I capitoli matrimoniali, comuni fra i rogiti notarili, erano un accordo prematrimoniale consacrato in scritture, attraverso il quale venivano assegnate alle giovani spose e quote di patrimonio ad esse spettanti. La futura sposa non prendeva mai parte attiva nei capitoli, non presenziava neppure alla redazione del contratto e, in sua vece, vi erano sempre i genitori. Fu così anche per Elisabetta. Il futuro sposo al contrario era sempre presente, e solo se giovane, era accompagnato dal padre.

Poteva capitare poi che vi fossero delle circostanze che rendevano impossibile la celebrazione del matrimonio concordato, per cui entrambe le parti, di comune accordo, predisponevano lo scioglimento di tutti gli impegni assunti nei capitoli matrimoniali.

Fu proprio questo il caso di Vincenzo ed Elisabetta, la quale venuta a sapere quanto tre mesi prima avevano deciso e attuato i genitori in nome suo, rifiutò categoricamente gli accordi stipulati, costringendo i suoi genitori ad annullare i capitoli.

Con la dissoluzione del matrimonio, così come trascritto dal notaio, a Vincenzo era lecito contrarre matrimonio con altre persone e anche Elisabetta era “[…]nella sua libertà di contraere [matrimonio] con chi meglio li parerà, e piacerà […]”.

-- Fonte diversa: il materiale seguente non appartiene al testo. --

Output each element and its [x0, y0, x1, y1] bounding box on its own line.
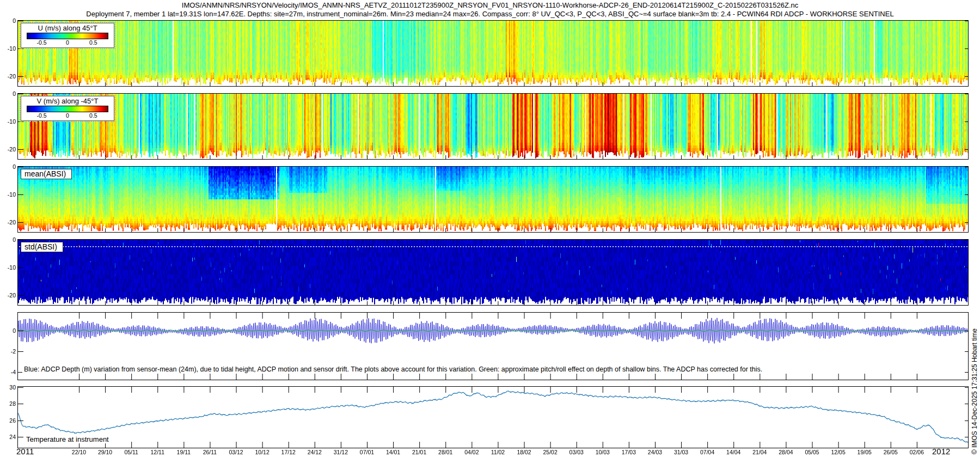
date-tick-label: 21/01 — [412, 449, 426, 455]
date-tick-label: 10/12 — [255, 449, 269, 455]
panel-v-velocity-heatmap: V (m/s) along -45°T -0.5 0 0.5 0-10-20 — [17, 93, 969, 160]
u-colorbar-gradient — [27, 33, 108, 39]
y-tick-label: 0 — [1, 90, 16, 97]
date-tick-label: 02/06 — [910, 449, 924, 455]
date-tick-label: 11/02 — [491, 449, 505, 455]
std-absi-label: std(ABSI) — [21, 242, 63, 252]
panel-std-absi-heatmap: std(ABSI) 0-10-20 — [17, 239, 969, 306]
panel-temperature: Temperature at instrument 30282624 — [17, 386, 969, 448]
u-velocity-canvas — [18, 21, 968, 86]
u-colorbar-tick-zero: 0 — [66, 39, 69, 46]
v-colorbar-tick-zero: 0 — [66, 112, 69, 119]
u-colorbar-legend: U (m/s) along 45°T -0.5 0 0.5 — [21, 23, 114, 48]
year-start-label: 2011 — [16, 447, 34, 456]
u-colorbar-ticks: -0.5 0 0.5 — [24, 39, 111, 46]
y-tick-label: -2 — [1, 348, 16, 355]
y-tick-label: -20 — [1, 219, 16, 226]
date-tick-label: 28/01 — [438, 449, 452, 455]
date-tick-label: 25/02 — [543, 449, 557, 455]
date-tick-label: 21/04 — [752, 449, 767, 455]
y-tick-label: 0 — [1, 163, 16, 170]
date-tick-label: 31/03 — [674, 449, 688, 455]
panel-depth-variation: Blue: ADCP Depth (m) variation from sens… — [17, 312, 969, 380]
date-tick-label: 29/10 — [98, 449, 112, 455]
u-colorbar-tick-pos: 0.5 — [89, 39, 97, 46]
date-tick-label: 03/03 — [569, 449, 584, 455]
y-tick-label: 24 — [1, 434, 16, 440]
y-tick-label: 0 — [1, 236, 16, 243]
mean-absi-canvas — [18, 167, 968, 232]
v-colorbar-tick-pos: 0.5 — [89, 112, 97, 119]
date-tick-label: 07/01 — [360, 449, 374, 455]
v-colorbar-title: V (m/s) along -45°T — [24, 97, 111, 105]
y-tick-label: 0 — [1, 17, 16, 24]
figure-title-filename: IMOS/ANMN/NRS/NRSYON/Velocity/IMOS_ANMN-… — [0, 1, 980, 9]
panel-u-velocity-heatmap: U (m/s) along 45°T -0.5 0 0.5 0-10-20 — [17, 20, 969, 87]
y-tick-label: -10 — [1, 191, 16, 198]
date-tick-label: 12/05 — [831, 449, 845, 455]
u-colorbar-tick-neg: -0.5 — [37, 39, 47, 46]
date-tick-label: 24/12 — [308, 449, 322, 455]
depth-variation-caption: Blue: ADCP Depth (m) variation from sens… — [22, 365, 764, 373]
y-tick-label: -10 — [1, 45, 16, 52]
y-tick-label: -20 — [1, 146, 16, 153]
v-colorbar-tick-neg: -0.5 — [37, 112, 47, 119]
date-tick-label: 14/01 — [386, 449, 400, 455]
y-tick-label: 0 — [1, 327, 16, 334]
date-tick-label: 26/11 — [203, 449, 217, 455]
figure-title-deployment-info: Deployment 7, member 1 lat=19.31S lon=14… — [0, 10, 980, 18]
date-tick-label: 07/04 — [700, 449, 714, 455]
date-tick-label: 18/02 — [517, 449, 531, 455]
v-colorbar-legend: V (m/s) along -45°T -0.5 0 0.5 — [21, 96, 114, 121]
y-tick-label: -10 — [1, 264, 16, 271]
temperature-canvas — [18, 387, 968, 448]
date-tick-label: 17/03 — [622, 449, 636, 455]
figure-root: { "header": { "line1": "IMOS/ANMN/NRS/NR… — [0, 0, 980, 463]
copyright-vertical-text: © IMOS 14-Dec-2025 17:31:25 Hobart time — [971, 328, 978, 454]
date-tick-label: 24/03 — [648, 449, 662, 455]
date-tick-label: 17/12 — [281, 449, 296, 455]
v-colorbar-ticks: -0.5 0 0.5 — [24, 112, 111, 119]
y-tick-label: -20 — [1, 292, 16, 298]
date-tick-label: 10/03 — [596, 449, 610, 455]
panel-mean-absi-heatmap: mean(ABSI) 0-10-20 — [17, 166, 969, 233]
y-tick-label: 26 — [1, 417, 16, 424]
date-tick-label: 19/05 — [857, 449, 872, 455]
temperature-label: Temperature at instrument — [24, 435, 111, 443]
y-tick-label: 28 — [1, 400, 16, 407]
date-tick-label: 12/11 — [151, 449, 165, 455]
mean-absi-label: mean(ABSI) — [21, 169, 72, 179]
v-velocity-canvas — [18, 94, 968, 159]
y-tick-label: -10 — [1, 118, 16, 125]
date-tick-label: 31/12 — [334, 449, 348, 455]
year-end-label: 2012 — [932, 447, 950, 456]
date-tick-label: 03/12 — [229, 449, 243, 455]
date-tick-label: 05/11 — [124, 449, 138, 455]
u-colorbar-title: U (m/s) along 45°T — [24, 24, 111, 32]
y-tick-label: -20 — [1, 73, 16, 80]
v-colorbar-gradient — [27, 106, 108, 112]
y-tick-label: -4 — [1, 369, 16, 375]
date-tick-label: 05/05 — [805, 449, 819, 455]
date-tick-label: 28/04 — [779, 449, 793, 455]
date-tick-label: 26/05 — [884, 449, 898, 455]
y-tick-label: 30 — [1, 384, 16, 391]
date-tick-label: 22/10 — [72, 449, 86, 455]
date-tick-label: 14/04 — [726, 449, 740, 455]
date-tick-label: 19/11 — [177, 449, 191, 455]
std-absi-canvas — [18, 240, 968, 305]
date-tick-label: 04/02 — [464, 449, 479, 455]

«Nulla di romantico, così come avrebbe richiesto la giornata che oggi si festeggia, San Valentino! – è scritto nei canali social dell’Archivio di Stato di Reggio Calabria, dove è possibile consultare l’accordo sottoscritto dai genitori della sposa – Noi ci auguriamo che Elisabetta, nel caso in cui si sia sposata, lo abbia fatto nella piena libertà di scegliere “con chi meglio li parerà, e piacerà”, e con l’appoggio amorevole dei suoi genitori».